WHAT THE EXERCISE ASKS
Working through the entries below, find how many lines include the string "equipment"; give only that number.

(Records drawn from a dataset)
* * *

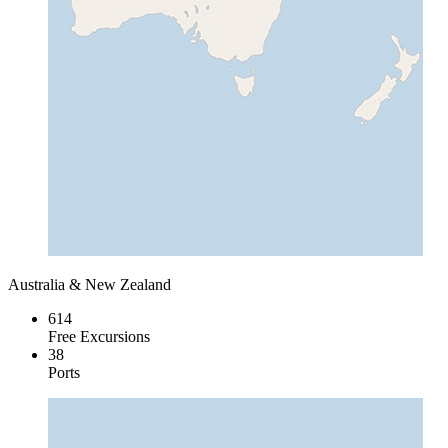
Australia & New Zealand
614
Free Excursions
38
Ports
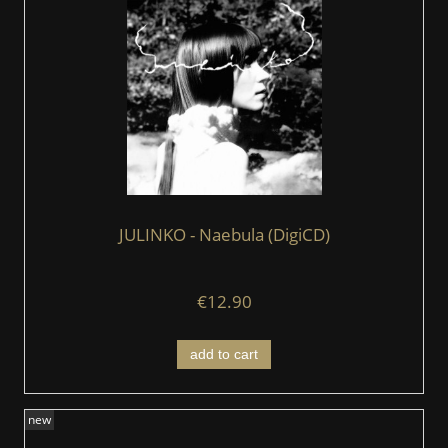
JULINKO - Naebula (DigiCD)
€12.90
add to cart
new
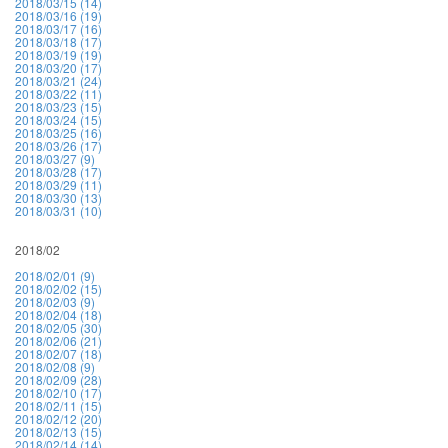
2018/03/15 (14)
2018/03/16 (19)
2018/03/17 (16)
2018/03/18 (17)
2018/03/19 (19)
2018/03/20 (17)
2018/03/21 (24)
2018/03/22 (11)
2018/03/23 (15)
2018/03/24 (15)
2018/03/25 (16)
2018/03/26 (17)
2018/03/27 (9)
2018/03/28 (17)
2018/03/29 (11)
2018/03/30 (13)
2018/03/31 (10)
2018/02
2018/02/01 (9)
2018/02/02 (15)
2018/02/03 (9)
2018/02/04 (18)
2018/02/05 (30)
2018/02/06 (21)
2018/02/07 (18)
2018/02/08 (9)
2018/02/09 (28)
2018/02/10 (17)
2018/02/11 (15)
2018/02/12 (20)
2018/02/13 (15)
2018/02/14 (14)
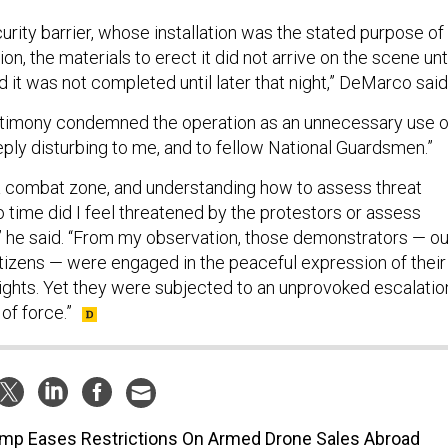
urity barrier, whose installation was the stated purpose of
on, the materials to erect it did not arrive on the scene unt
 it was not completed until later that night,” DeMarco said
stimony condemned the operation as an unnecessary use o
eply disturbing to me, and to fellow National Guardsmen.”
a combat zone, and understanding how to assess threat
 time did I feel threatened by the protestors or assess
,” he said. “From my observation, those demonstrators — ou
tizens — were engaged in the peaceful expression of their
ghts. Yet they were subjected to an unprovoked escalatio
of force.”
mp Eases Restrictions On Armed Drone Sales Abroad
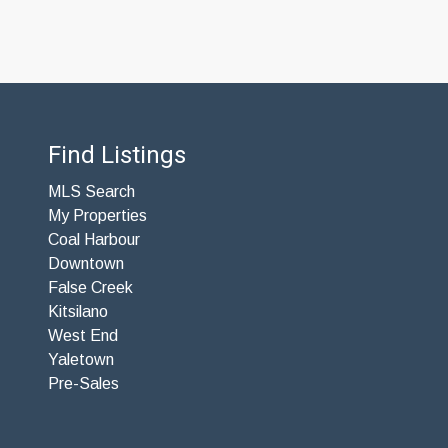
Find Listings
MLS Search
My Properties
Coal Harbour
Downtown
False Creek
Kitsilano
West End
Yaletown
Pre-Sales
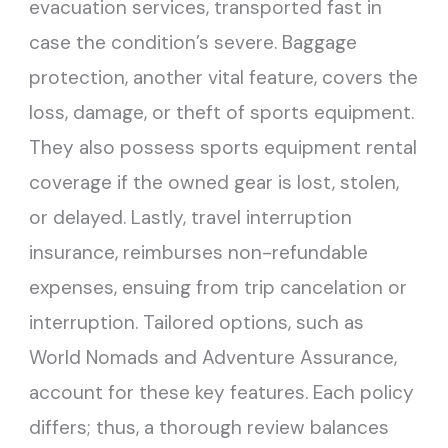
evacuation services, transported fast in
case the condition’s severe. Baggage
protection, another vital feature, covers the
loss, damage, or theft of sports equipment.
They also possess sports equipment rental
coverage if the owned gear is lost, stolen,
or delayed. Lastly, travel interruption
insurance, reimburses non-refundable
expenses, ensuing from trip cancelation or
interruption. Tailored options, such as
World Nomads and Adventure Assurance,
account for these key features. Each policy
differs; thus, a thorough review balances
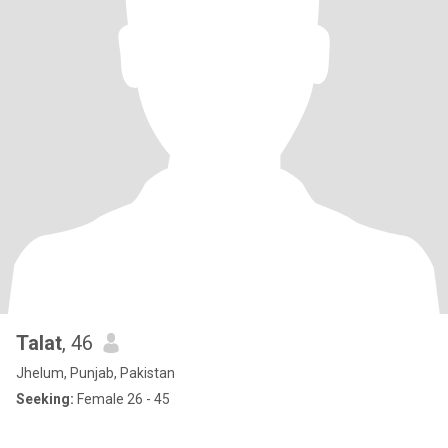
Talat
, 46
Jhelum, Punjab, Pakistan
Seeking:
Female 26 - 45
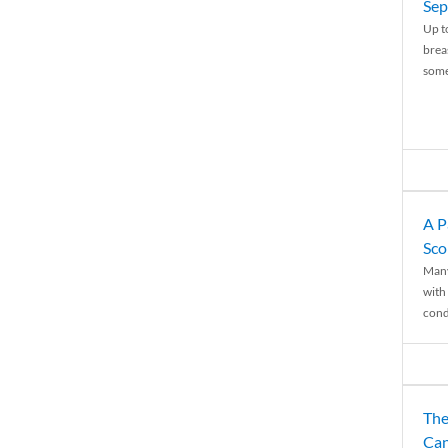
Sep
Up t
brea
some
A P
Sco
Many
with 
condi
The
Can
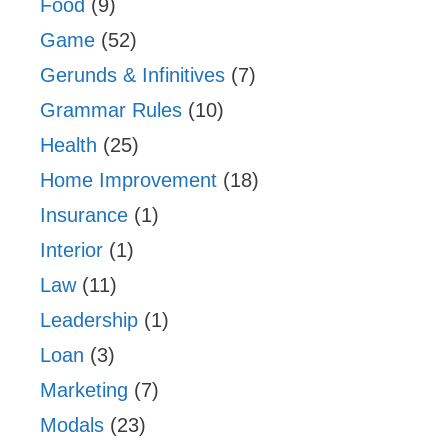
Food
(9)
Game
(52)
Gerunds & Infinitives
(7)
Grammar Rules
(10)
Health
(25)
Home Improvement
(18)
Insurance
(1)
Interior
(1)
Law
(11)
Leadership
(1)
Loan
(3)
Marketing
(7)
Modals
(23)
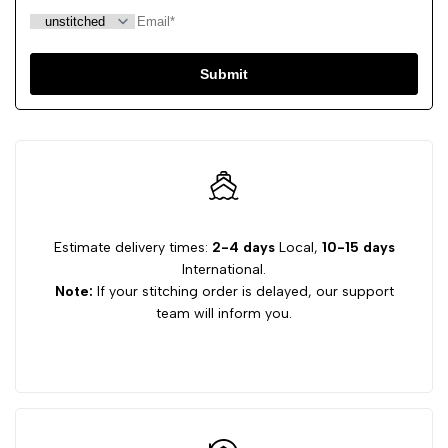
Submit
Estimate delivery times:
2-4 days
Local,
10-15 days
International.
Note:
If your stitching order is delayed, our support
team will inform you.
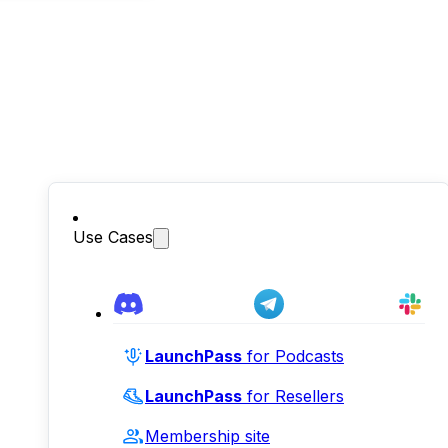
Use Cases
LaunchPass
for Podcasts
LaunchPass
for Resellers
Membership site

* * *

COMPLETED TASK
2